We jump for joy at finally making it to the Sierras.

Little House in the Desert

Barbed wire protects abandoned houses in the Sierras.

Finally Granite!

I can’t believe my eyes — finally the huge granite of the Sierras.

The Sierras are my holy land. I visited Mount Whitney and Yosemite Valley for the first time last September, deep in preparations for my Pacific Crest Trail thru hike bid. The granite spires, endless mountainous vistas, and the legends of my heroes hanging in the air brought pricks of emotion to my eyes. This was the landscape of my dreams.

For exactly 703 miles, I have been thinking about the Sierras. I have been fantasizing about the land of endless water, wondering about the beauty the John Muir Trail holds, talking about the majesty of the huge granite towers, larger than anything I have seen before. For 703 miles, I have been telling myself that if I just make it to Kennedy Meadows, I can certainly make it to Canada (a motivating thought that, while sweetly hopeful, isn’t entirely true).

Today I arrived in Kennedy Meadows, which, for the Pacific Crest Trail hiker, is the starting place of the Sierras. Today, right as I arrived to the ramshackle little store where all the other hikers sprawl around, I was cheered, whistled, and clapped into my promised land. It felt so right.
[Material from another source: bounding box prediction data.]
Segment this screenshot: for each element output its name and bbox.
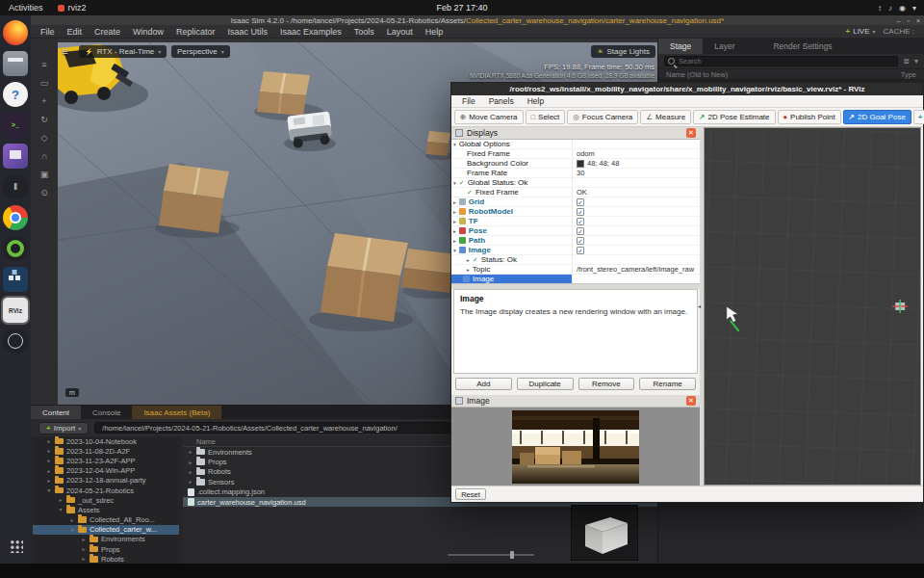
help-icon[interactable]: ? xyxy=(3,82,28,107)
tab-content[interactable]: Content xyxy=(31,406,81,419)
image-panel-header[interactable]: Image ✕ xyxy=(451,395,700,407)
tool-measure[interactable]: ∠ Measure xyxy=(640,110,691,124)
stage-search-input[interactable] xyxy=(664,56,898,66)
capture-tool-icon[interactable]: ▣ xyxy=(40,170,49,179)
row-background-color[interactable]: ✓ Background Color ✓ 48; 48; 48 xyxy=(451,159,700,169)
image-viewer-icon[interactable] xyxy=(3,144,28,169)
move-tool-icon[interactable]: + xyxy=(41,96,46,106)
folder-tree-item[interactable]: ▸ 2023-11-08-2D-A2F xyxy=(33,446,179,456)
row-image-topic[interactable]: ▸ ✓ Topic ✓ /front_stereo_camera/left/im… xyxy=(451,265,700,275)
property-value[interactable]: 30 xyxy=(577,169,584,177)
maximize-button[interactable]: ▫ xyxy=(907,17,909,24)
row-global-status[interactable]: ▾ ✓ Global Status: Ok ✓ xyxy=(451,178,700,188)
network-icon[interactable]: ↕ xyxy=(878,4,882,13)
menu-item[interactable]: Help xyxy=(521,96,551,106)
enabled-checkbox[interactable]: ✓ xyxy=(577,247,584,254)
menu-item[interactable]: Edit xyxy=(67,27,83,37)
expander-icon[interactable]: ▸ xyxy=(188,460,193,465)
folder-tree-item[interactable]: ▾ 2024-05-21-Robotics xyxy=(33,486,179,495)
tool-select[interactable]: □ Select xyxy=(526,110,566,124)
render-settings-tab[interactable]: Render Settings xyxy=(761,39,843,54)
viewport-menu-icon[interactable]: ≡ xyxy=(41,60,46,69)
row-global-options[interactable]: ▾ ✓ Global Options ✓ xyxy=(451,140,700,149)
tool-2d-pose-estimate[interactable]: ↗ 2D Pose Estimate xyxy=(693,110,775,124)
chrome-icon[interactable] xyxy=(3,205,28,230)
property-value[interactable]: odom xyxy=(577,149,595,158)
terminal-icon[interactable]: >_ xyxy=(3,113,28,138)
select-tool-icon[interactable]: ▭ xyxy=(40,78,49,88)
viewport-settings-icon[interactable]: ⊙ xyxy=(40,188,48,197)
rotate-tool-icon[interactable]: ↻ xyxy=(40,115,48,124)
thumbnail-size-slider[interactable] xyxy=(448,550,534,560)
live-badge[interactable]: +LIVE▾ xyxy=(846,27,876,36)
viewport-menu-icon[interactable]: ≡ xyxy=(63,46,68,57)
duplicate-display-button[interactable]: Duplicate xyxy=(517,378,574,390)
row-image[interactable]: ▾ ✓ Image ✓ xyxy=(451,246,700,255)
expander-icon[interactable]: ▸ xyxy=(81,537,87,542)
renderer-selector[interactable]: ⚡ RTX - Real-Time▾ xyxy=(79,45,167,58)
usd-thumbnail[interactable] xyxy=(571,505,638,561)
menu-item[interactable]: Isaac Examples xyxy=(280,27,342,37)
enabled-checkbox[interactable]: ✓ xyxy=(577,218,584,225)
expander-icon[interactable]: ▸ xyxy=(46,448,52,454)
tool-focus-camera[interactable]: ◎ Focus Camera xyxy=(567,110,638,124)
tool-move-camera[interactable]: ⊕ Move Camera xyxy=(454,110,524,124)
expander-icon[interactable]: ▸ xyxy=(188,479,193,485)
close-panel-icon[interactable]: ✕ xyxy=(686,128,696,138)
row-grid[interactable]: ▸ ✓ Grid ✓ xyxy=(451,197,700,207)
tab-layer[interactable]: Layer xyxy=(703,39,746,54)
add-tool-button[interactable]: + xyxy=(913,110,924,124)
tab-stage[interactable]: Stage xyxy=(658,39,703,54)
expander-icon[interactable]: ▸ xyxy=(46,458,52,463)
expander-icon[interactable]: ▸ xyxy=(81,556,87,562)
stage-lights-button[interactable]: ☀ Stage Lights xyxy=(591,45,655,58)
containers-icon[interactable] xyxy=(3,267,28,292)
expander-icon[interactable]: ▾ xyxy=(453,142,456,147)
menu-item[interactable]: Create xyxy=(94,27,120,37)
folder-tree-item[interactable]: ▸ 2023-12-04-Win-APP xyxy=(33,466,179,476)
folder-tree-item[interactable]: ▸ 2023-10-04-Notebook xyxy=(33,436,179,446)
isaac-titlebar[interactable]: Isaac Sim 4.2.0 - /home/lancel/Projects/… xyxy=(31,15,924,25)
app-grid-icon[interactable] xyxy=(3,533,28,558)
property-value[interactable]: /front_stereo_camera/left/image_raw xyxy=(577,265,694,274)
clock[interactable]: Feb 27 17:40 xyxy=(436,3,487,13)
options-chevron-icon[interactable]: ▾ xyxy=(914,57,918,66)
folder-tree-item[interactable]: ▾ Assets xyxy=(33,505,179,514)
enabled-checkbox[interactable]: ✓ xyxy=(577,237,584,245)
menu-item[interactable]: Help xyxy=(425,27,444,37)
volume-icon[interactable]: ♪ xyxy=(888,4,892,13)
splitter-collapse-icon[interactable]: ◂ xyxy=(698,302,701,309)
property-value[interactable]: 48; 48; 48 xyxy=(587,159,619,168)
stage-name-column[interactable]: Name (Old to New) xyxy=(666,70,728,79)
row-tf[interactable]: ▸ ✓ TF ✓ xyxy=(451,217,700,226)
close-button[interactable]: × xyxy=(916,17,920,24)
folder-tree-item[interactable]: ▸ 2023-11-23-A2F-APP xyxy=(33,456,179,465)
expander-icon[interactable]: ▸ xyxy=(46,468,52,474)
minimize-button[interactable]: – xyxy=(897,17,901,24)
expander-icon[interactable]: ▸ xyxy=(453,238,456,244)
enabled-checkbox[interactable]: ✓ xyxy=(577,227,584,235)
tab-isaac-assets[interactable]: Isaac Assets (Beta) xyxy=(132,406,221,419)
expander-icon[interactable]: ▾ xyxy=(453,180,456,186)
record-icon[interactable]: ◉ xyxy=(899,4,906,13)
expander-icon[interactable]: ▸ xyxy=(453,228,456,234)
row-fixed-frame[interactable]: ✓ Fixed Frame ✓ odom xyxy=(451,149,700,159)
folder-tree-item[interactable]: ▾ Collected_carter_w... xyxy=(33,525,179,535)
delivery-robot[interactable] xyxy=(284,111,336,151)
expander-icon[interactable]: ▾ xyxy=(69,527,75,533)
row-status-fixed-frame[interactable]: ✓ Fixed Frame ✓ OK xyxy=(451,188,700,197)
tool-publish-point[interactable]: ● Publish Point xyxy=(778,110,841,124)
menu-item[interactable]: Window xyxy=(133,27,164,37)
menu-item[interactable]: Replicator xyxy=(176,27,216,37)
expander-icon[interactable]: ▸ xyxy=(46,478,52,484)
menu-item[interactable]: File xyxy=(40,27,55,37)
close-panel-icon[interactable]: ✕ xyxy=(686,396,696,406)
files-icon[interactable] xyxy=(3,51,28,76)
property-value[interactable]: OK xyxy=(577,188,587,197)
enabled-checkbox[interactable]: ✓ xyxy=(577,198,584,206)
green-app-icon[interactable] xyxy=(3,236,28,261)
folder-tree-item[interactable]: ▸ Props xyxy=(33,544,179,554)
camera-selector[interactable]: Perspective▾ xyxy=(171,45,230,58)
tray-chevron-icon[interactable]: ▾ xyxy=(912,4,916,13)
row-pose[interactable]: ▸ ✓ Pose ✓ xyxy=(451,226,700,236)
The last week, leading up to my triumphant arrival, was a trail trial. Heading out of Mojave, where Cheryl Strayed took her first few steps, I couldn’t help but feel that I had “Monster” strapped to my weary back. I was carrying 12 pounds of water and 16 pounds of food, a ridiculous amount to carry up and over an immediate 4,000 foot climb. But carry I did, on and on into the ever deepening darkness, sweating in the 97 degree heat (at 5pm!).

The next day and the next brought more of the same. This section, it seems, offered plenty of tough climbs with plenty of incredible weight. One of the largest water carries of the trip happened in the past week: a 29 mile carry with dry camping (a whopping seven liters of water, at two pounds each). And with the water came deep sand climbs, steep uphills made steeper by the inevitable slides down in the sand.

The days following were spiced up by new shoe blisters (despite the shoes being the same as my last pair), knee pain, and full blown hiker hunger. The hunger got so great I ate through my eight day supply in seven — and spent the last three carefully counting my Ritz crackers and divvying up my calories with hungry fear.

Lastly, to ensure I was in fact willing to go to any lengths for the Sierras (and the rest of the trail), yesterday brought two great downpours of rain. The first gently drenched me, and the second chilled me right to the bone. Huddling in my bivvy, under a haphazard Tyvek tarp, I wondered what else could happen.

Pure joy, it turns out.

Through all of the madness of the last 150 miles, the thought of the Sierras has driven me forward. And seeing pure granite, spilling up and out of the ground in strange twists and turns jumbled on all sides with me in a meadow below them all, brought such sweet happiness to my heart I forgot all of my previous misery.

And the hoots and hollers of my fellow travelers at mile 703 made it clear: I have arrived.